- Gösterim: 10557
Hiperhidrozda cerrahi tedaviler sadece koltuk altında tercih edilmektedir. Bu cerrahi tedaviler;
Invaziv cerrahi uygulamalar: Koltuk altında invaziv cerrahi uygulama olarak kullanılan farklı prosedürler bulunmaktadır.
Cerrahi uygulama öncesi koltuk altında hiperhidroz, terleme alanı saptanır. Bunun için iyot-nişasta testi yapılır. Bu test ile aşırı terleme alanı saptanır ve cerrahi kalem ile alan sınırları işaretlenir.
Bazen bu test yapılmaksızın koltuk altında kıllanma alanın 1-2 cm iç kısmı cerrahi uygulama alanı olarak seçilebilmektedir.
İyot-nişasta silinerek koltuk altında % 70 isopropil alkol ile asepetik koşullar sağlanır. Koltuk altlarına tümesent lokal anestezi uygulanır.

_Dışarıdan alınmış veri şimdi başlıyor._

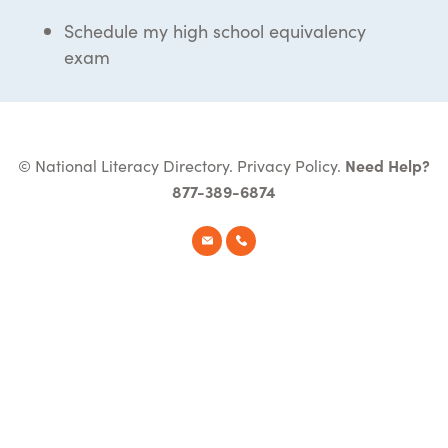
Schedule my high school equivalency
exam
© National Literacy Directory.
Privacy Policy
.
Need Help?
877-389-6874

- Apoekrin ve ekrin ter bezlerini içeren koltuk altı derisinin cerrahi olarak kısmi yada total olarak çıkarılması ve sonrasında gerekiyor ise deri greftlerinin uygulanır. Bu yöntem koltuk altında deri ve deri altı dokuların bütünlüğünü bozan bir cerrahi uygulamadır. Uygulama sırasında ve sonrasında ciddi komplikasyon(enfeksiyon, kanama, doku nekrozu, kötü doku iyileşmesi gibi) ve riskler taşımakta, iyileşme süreleri ve hastanın uygulama sonrası günlük aktivitesine dönme süreleri daha uzundur.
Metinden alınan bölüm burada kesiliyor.